Happy COP26 to those who celebrate. As world leaders fiddle in Glasgow, Scotland, this week and next on Deep Dive we’ll look at new research on how real action on climate change could shift global politics in ways that would upend some of the basic assumptions we hold about what drives conflict and insecurity around the world.
The discourse about transitions away from fossil fuel is, frankly, bizarre. If the current rate of fossil fuel emissions continues, the world is careening toward climate disaster. Yet much of the discussion about shifting toward other energy sources focuses not on the benefits of averting the monstrous effects of over 2 degrees of warming but on the dangers of the new supply chains that will be required to support a renewable energy economy. If everyone needs batteries, the thinking goes, then lithium and graphite production could become as divisive as oil and coal production is today.

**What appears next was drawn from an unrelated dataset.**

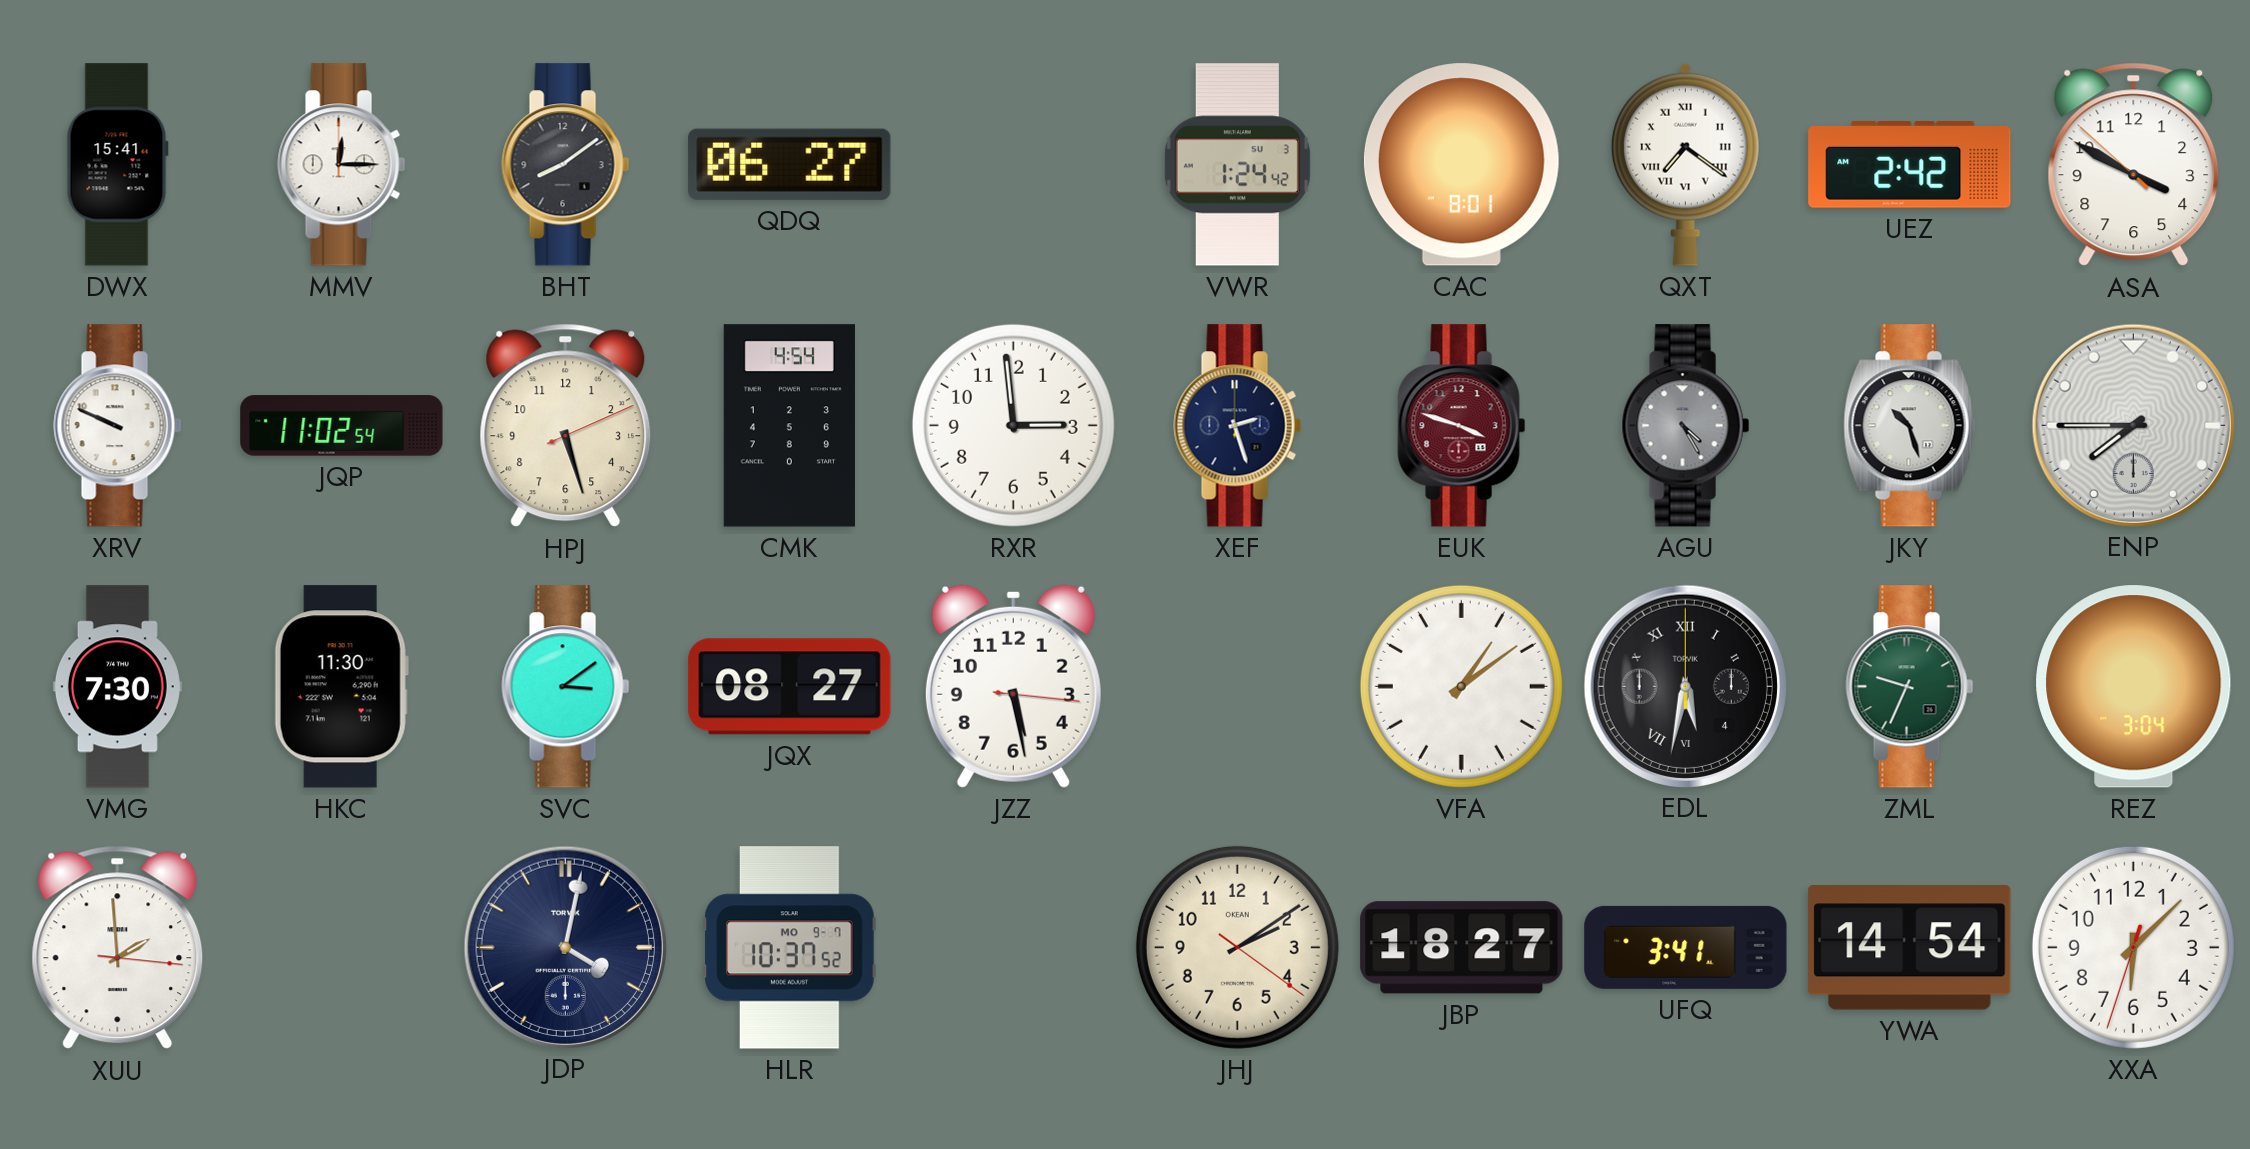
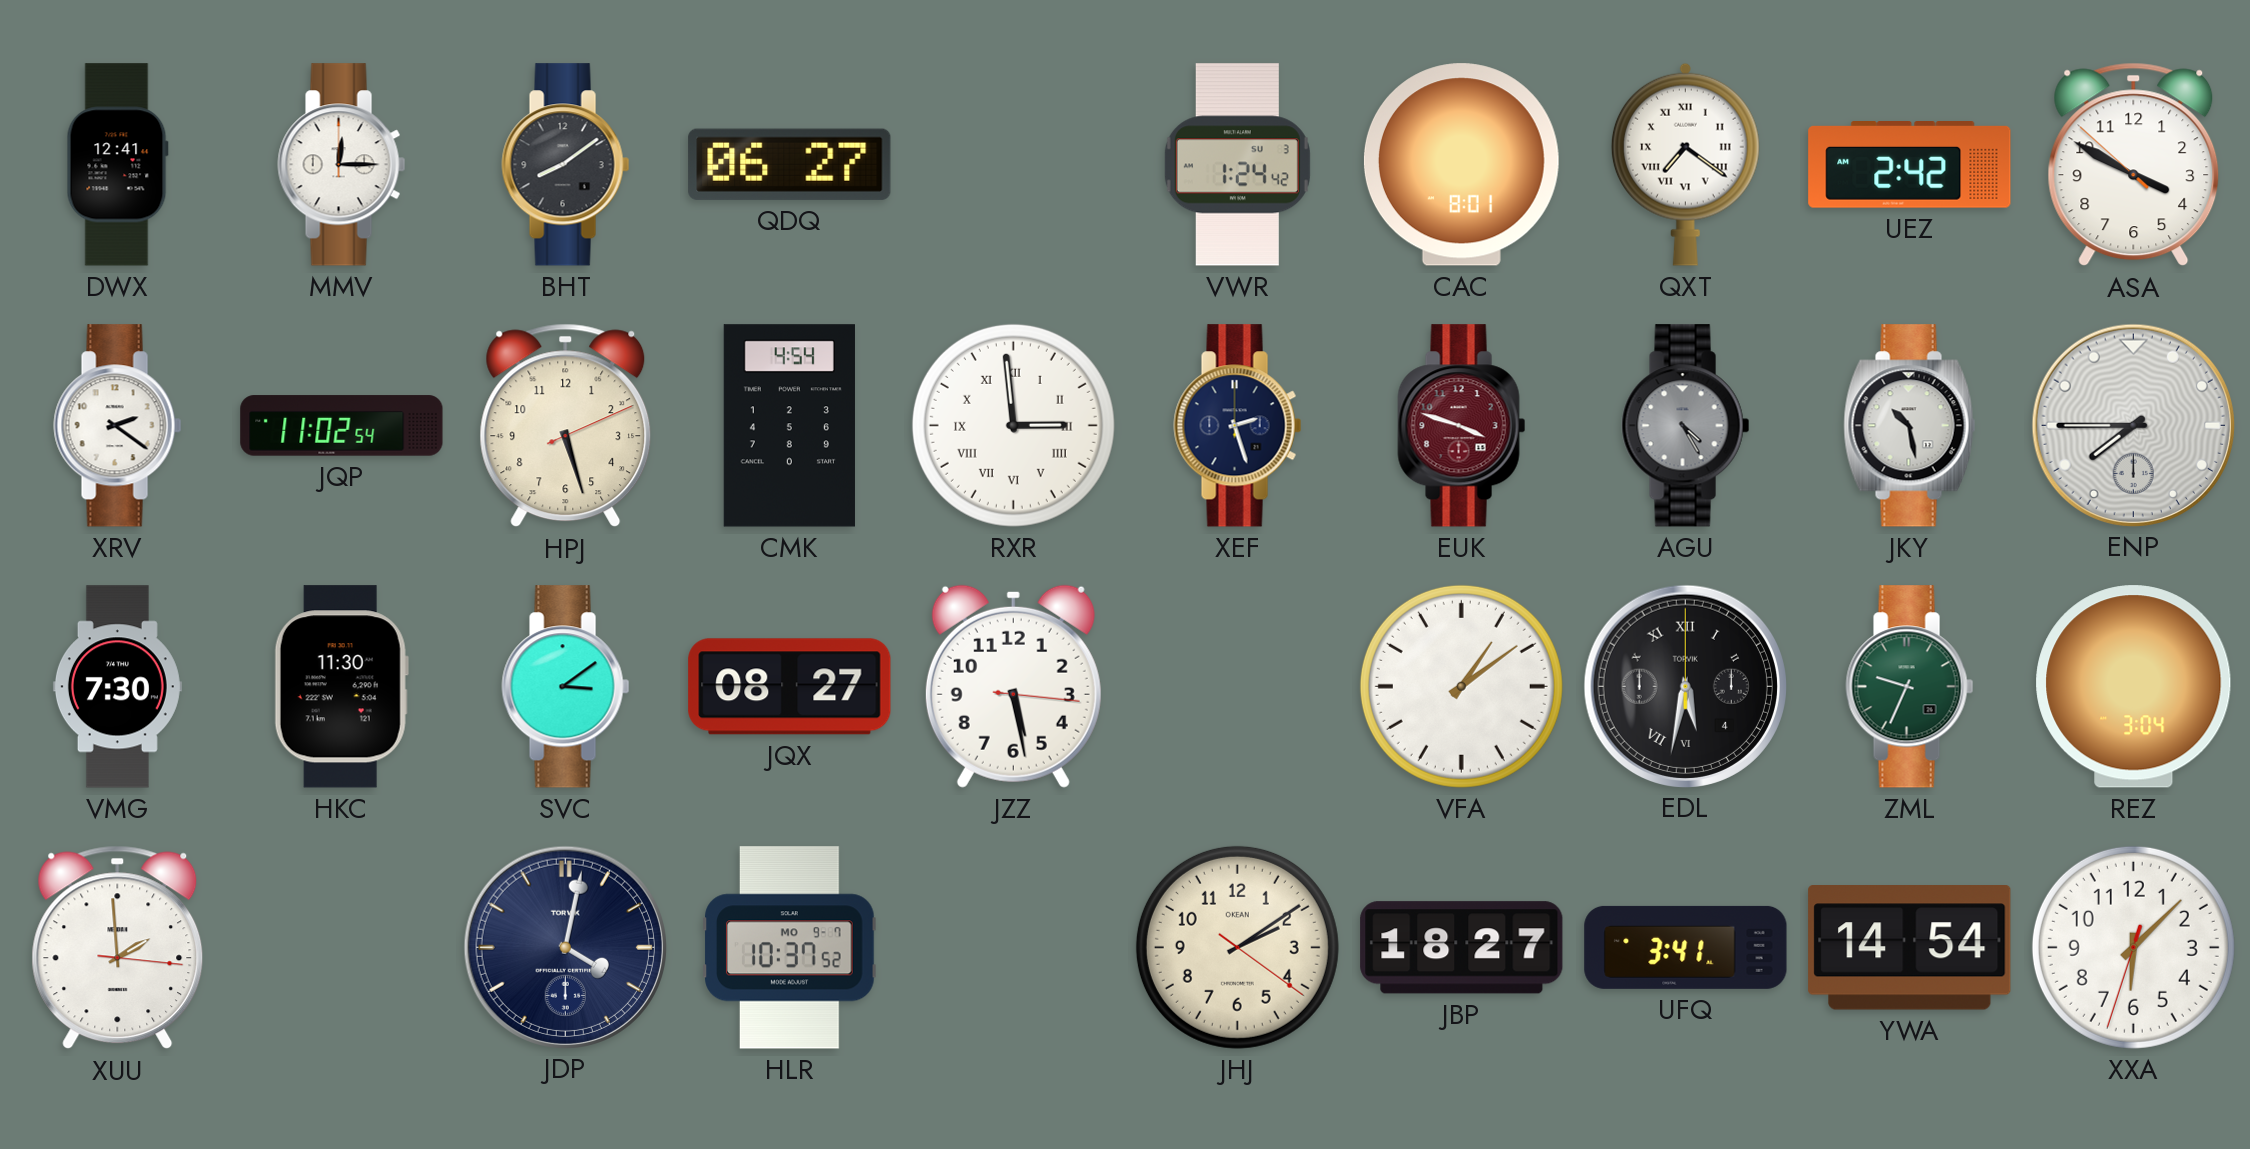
DWX: 15:41 -> 12:41
XRV: 9:49 -> 2:21
RXR numerals: Arabic -> Roman
JKY: 10:27 -> 10:28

In a new article in the journal Energy Research and Social Science, researchers Jim Krane and Robert Idel urge everyone who is freaking out about wars over wind turbine production to chill. They make a compelling argument that, while expanding renewable energy production and use will require new supply chains, investments, and forms of resource extraction, the political risks of those new operations pale in comparison to the political risks (to say nothing of the climate risks) of fossil fuel production.
Their argument hinges on a major difference between renewable energy systems and fossil fuel energy systems: When you make an internal combustion engine you keep having to fill it with gas, but when you make a solar panel, you’re done. That is, once you’ve gathered the initial inputs to make renewable energy generation, all the risk around energy access falls away. As long as you’ve got sun or wind or waves or the inexorable process of nuclear decay, you don’t need to worry about refilling your power source.
This is in sharp contrast to the way fossil fuel economies work. Most of the risk in fossil fuels derives not from the production of energy-generating facilities, but from market shocks to the inputs for those facilities. It isn’t hard to source the steel to make cars, but if major gasoline refineries go offline then the costs of driving can jump significantly. When Russia wants to mess with the EU, it doesn’t restrict its exports of natural gas power plants, it restricts its exports of natural gas. That kind of political risk around fossil fuels drives a lot of political calculations about international security issues, from the Strait of Hormuz to the Dakota Access Pipeline.
As Krane and Idel point out, those risks just don’t apply to renewable energy production. If political actors found some way to halt, say, lithium production, people who were already driving around cars with lithium batteries would face exactly zero inconvenience or economic cost. There would be price increases in future production to be sure, but once the infrastructure of renewable energy use is in place it becomes very difficult to target. And indeed, as with fossil fuels, it is difficult for producers of minerals crucial to renewable energy production to effectively restrict their sale.
In 2010, China — a major producer of so-called “rare earth metals” — imposed an embargo on their sale to Japan. At first, prices for components involving the metals skyrocketed as investors panicked. But then everyone remembered that rare earth metals are a commodity like any other, and that the market is fungible. Soon, new sources of the metals were coming online and third countries were buying from China and reselling to Japan. Japanese component prices were back to normal before China called off the boycott.
Krane and Idel quantified the vast gulf in risk between existing energy systems and renewable systems by looking at how much mining is necessary to make each system work. Using the Texas electrical grid as a case study, they measured how much mining is necessary to maintain one gigawatt of wind capacity over 20 years and how much is required to produce the same energy in coal plants. Just for that gigawatt, replacing coal with wind would result in 25 million fewer tons being mined over two decades. Texas alone produced 77,857 gigawatt hours of electricity from coal in 2019. That level of decline in energy inputs represents a major reduction in political risk, even setting aside its obvious climate benefits.